Liz Phair won a loyal group of fans in the late 1990s with sassy, original indie albums like her parody of The Rolling Stones, Exile in Guyville. But some wrong turns in the new millennium, including moving into glamor-pop, made her a parody in the eyes of many supporters. She’s spent the last decade trying to get back to her roots, and the new album Soberish (Chrysalis) takes her a long way there.

The best songs aren’t the highly promoted ones, like the ode to Lou Reed, “Hey Lou” (a bit dated and snarky, coming so long after his death). Instead, the simple tracks on love and longing, like “Spanish Doors” and “In There,” display a kindness unusual for Phair. She knows how to use memorable riffs, and crafts the songs to maximize her vocal style, which doesn’t have a broad range, but has an unforgettable honey tone. She gains the most by not trying too hard.

Also New & Noteworthy

Crowded House, Dreamers Are Waiting (EMI Music/BMG) – New Zealand songwriter Neil Finn put his Crowded House project on hold to tour with Fleetwood Mac, and it’s been more than a decade since they’ve had a proper album. The re-formed quintet features his sons Liam and Elroy, along with U.S. producer Mitchell Froom on keyboards. Opening track “Bad Times Good” carries suggestions of Fleetwood Mac, while the best tracks like “Sweet Tooth” and “Goodnight Everyone” feature the lush production Finn favors. Sure, there are moments when the orchestration might overwhelm the songwriting, but fans who still sing “Don’t Dream It’s Over” will love the new Crowded House for precisely that reason.

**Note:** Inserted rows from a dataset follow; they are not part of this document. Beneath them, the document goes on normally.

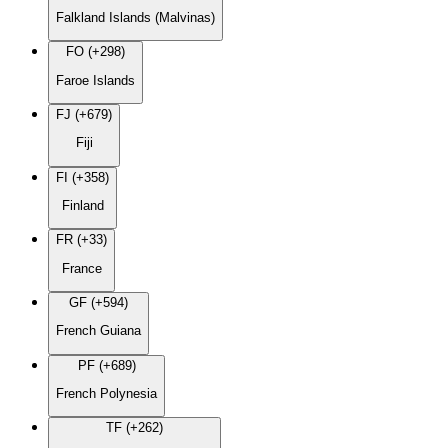
Falkland Islands (Malvinas)
FO (+298)
Faroe Islands
FJ (+679)
Fiji
FI (+358)
Finland
FR (+33)
France
GF (+594)
French Guiana
PF (+689)
French Polynesia
TF (+262)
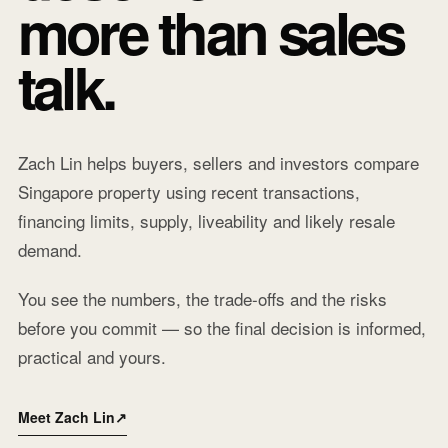
more than sales
talk.
Zach Lin helps buyers, sellers and investors compare
Singapore property using recent transactions,
financing limits, supply, liveability and likely resale
demand.
You see the numbers, the trade-offs and the risks
before you commit — so the final decision is informed,
practical and yours.
Meet Zach Lin
↗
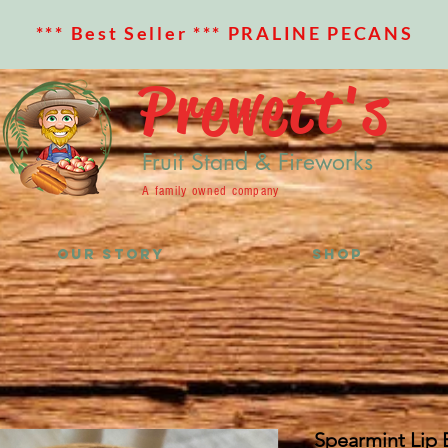
*** Best Seller *** PRALINE PECANS
Prewett's
Fruit Stand & Fireworks
A family owned company
OUR STORY
SHOP
Spearmint Lip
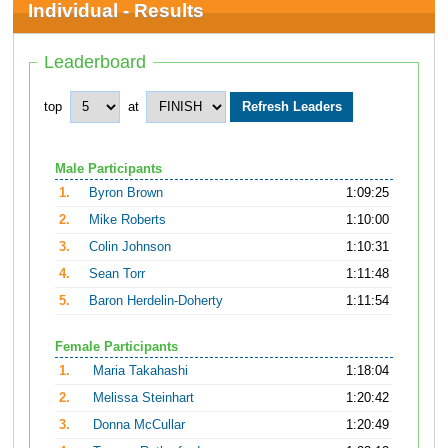
Individual - Results
Leaderboard
top
at
Male Participants
1.
Byron Brown
1:09:25
2.
Mike Roberts
1:10:00
3.
Colin Johnson
1:10:31
4.
Sean Torr
1:11:48
5.
Baron Herdelin-Doherty
1:11:54
Female Participants
1.
Maria Takahashi
1:18:04
2.
Melissa Steinhart
1:20:42
3.
Donna McCullar
1:20:49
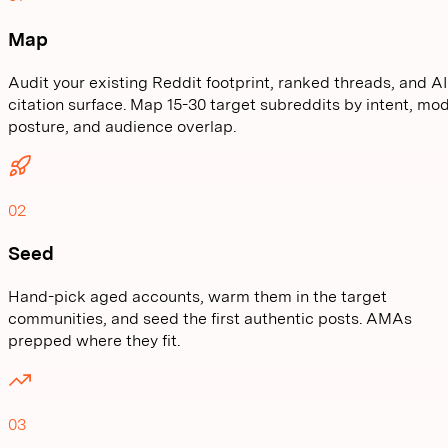
Map
Audit your existing Reddit footprint, ranked threads, and AI
citation surface. Map 15-30 target subreddits by intent, mo
posture, and audience overlap.
02
Seed
Hand-pick aged accounts, warm them in the target
communities, and seed the first authentic posts. AMAs
prepped where they fit.
03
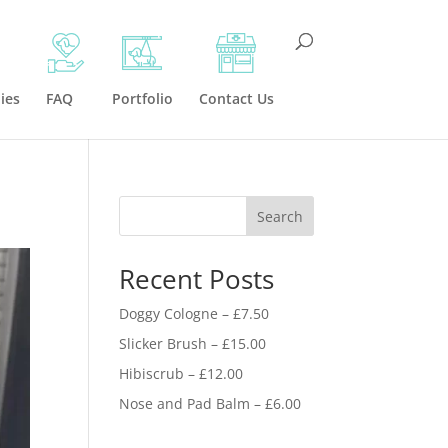
ies
FAQ
Portfolio
Contact Us
Search
Recent Posts
Doggy Cologne – £7.50
Slicker Brush – £15.00
Hibiscrub – £12.00
Nose and Pad Balm – £6.00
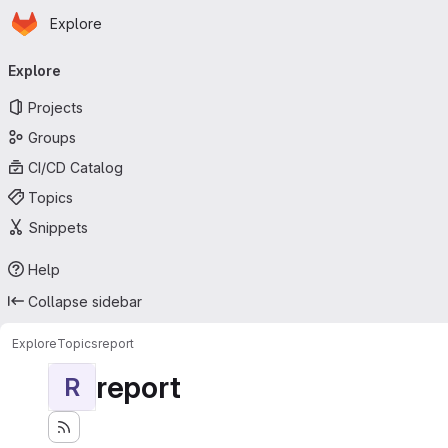
Homepage
Skip to main content
Explore
Primary navigation
Explore
Projects
Groups
CI/CD Catalog
Topics
Snippets
Help
Collapse sidebar
Explore
Topics
report
report
R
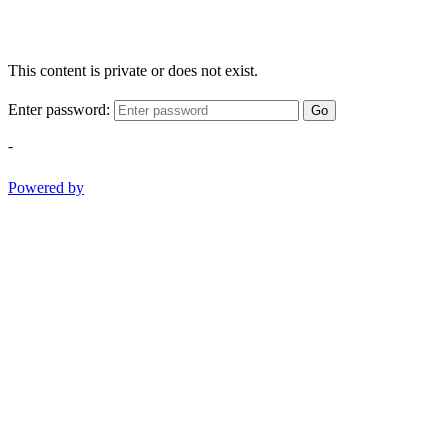
This content is private or does not exist.
Enter password:
Go
-
Powered by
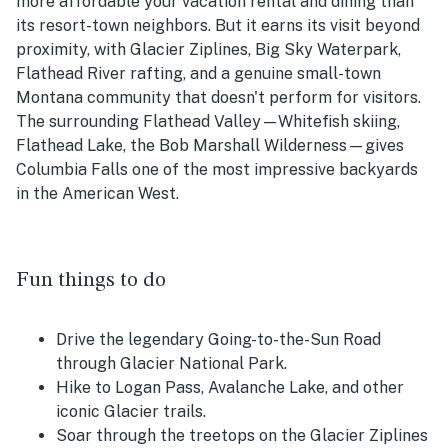
more affordable your vacation rental and dining than
its resort-town neighbors. But it earns its visit beyond
proximity, with Glacier Ziplines, Big Sky Waterpark,
Flathead River rafting, and a genuine small-town
Montana community that doesn't perform for visitors.
The surrounding Flathead Valley—Whitefish skiing,
Flathead Lake, the Bob Marshall Wilderness—gives
Columbia Falls one of the most impressive backyards
in the American West.
Fun things to do
Drive the legendary Going-to-the-Sun Road
through Glacier National Park.
Hike to Logan Pass, Avalanche Lake, and other
iconic Glacier trails.
Soar through the treetops on the Glacier Ziplines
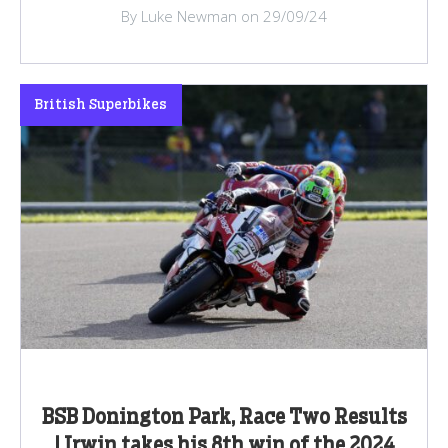
By Luke Newman on 29/09/24
British Superbikes
BSB Donington Park, Race Two Results
| Irwin takes his 8th win of the 2024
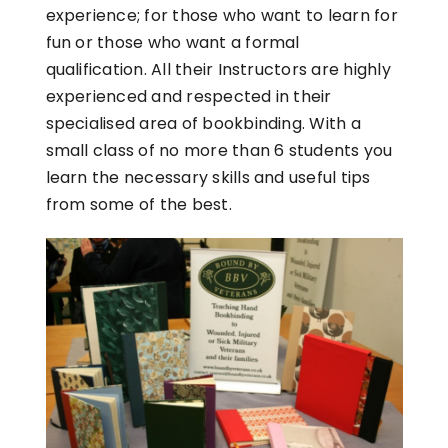
experience; for those who want to learn for
fun or those who want a formal
qualification. All their Instructors are highly
experienced and respected in their
specialised area of bookbinding. With a
small class of no more than 6 students you
learn the necessary skills and useful tips
from some of the best.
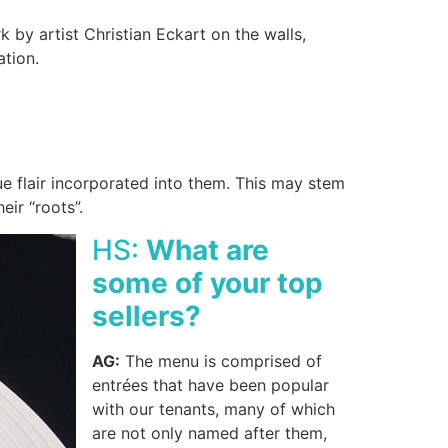
 by artist Christian Eckart on the walls,
tation.
e flair incorporated into them. This may stem
eir “roots”.
HS:
What are
some of your top
sellers?
AG:
The menu is comprised of
entrées that have been popular
with our tenants, many of which
are not only named after them,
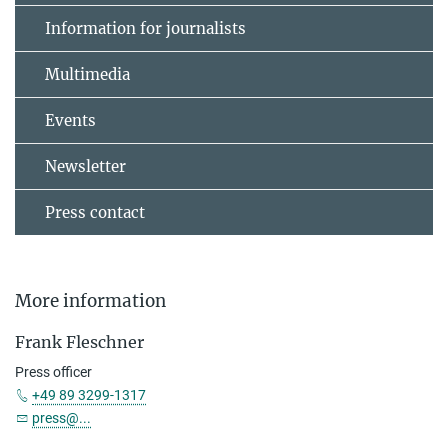
Information for journalists
Multimedia
Events
Newsletter
Press contact
More information
Frank Fleschner
Press officer
+49 89 3299-1317
press@...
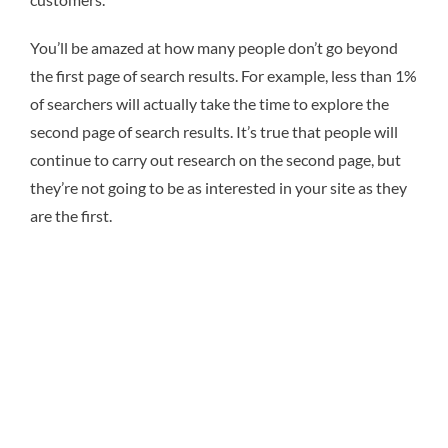
You’ll be amazed at how many people don’t go beyond
the first page of search results. For example, less than 1%
of searchers will actually take the time to explore the
second page of search results. It’s true that people will
continue to carry out research on the second page, but
they’re not going to be as interested in your site as they
are the first.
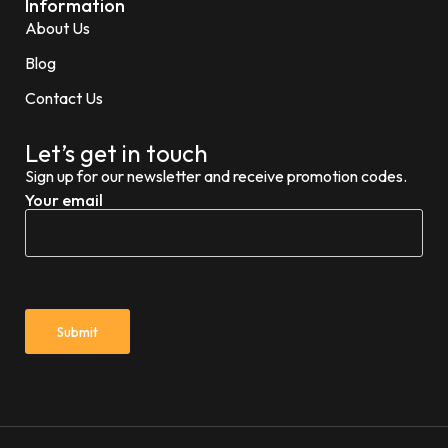
Information
About Us
Blog
Contact Us
Let’s get in touch
Sign up for our newsletter and receive promotion codes.
Your email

Japanese Breakfast, Jubilee, (Dead Oceans) – In two previous albums and a new bestselling memoir, Michelle Zauner emphasized sadness and the struggle of growing up Asian-American/Pacific Islander (she is of mixed Korean/Jewish parentage). Her third album, however, is closer to an ode to joy, albeit with minor-key embellishments. From the opening notes of “Paprika,” it’s obvious Zauner prefers small-ensemble orchestration akin to bands like Beirut or Shearwater, but with every succeeding track, she makes it clear that dancing takes precedence over musical perfection. Jubilee isn’t just beautifully structured art rock — it’s a happy rock album for parties.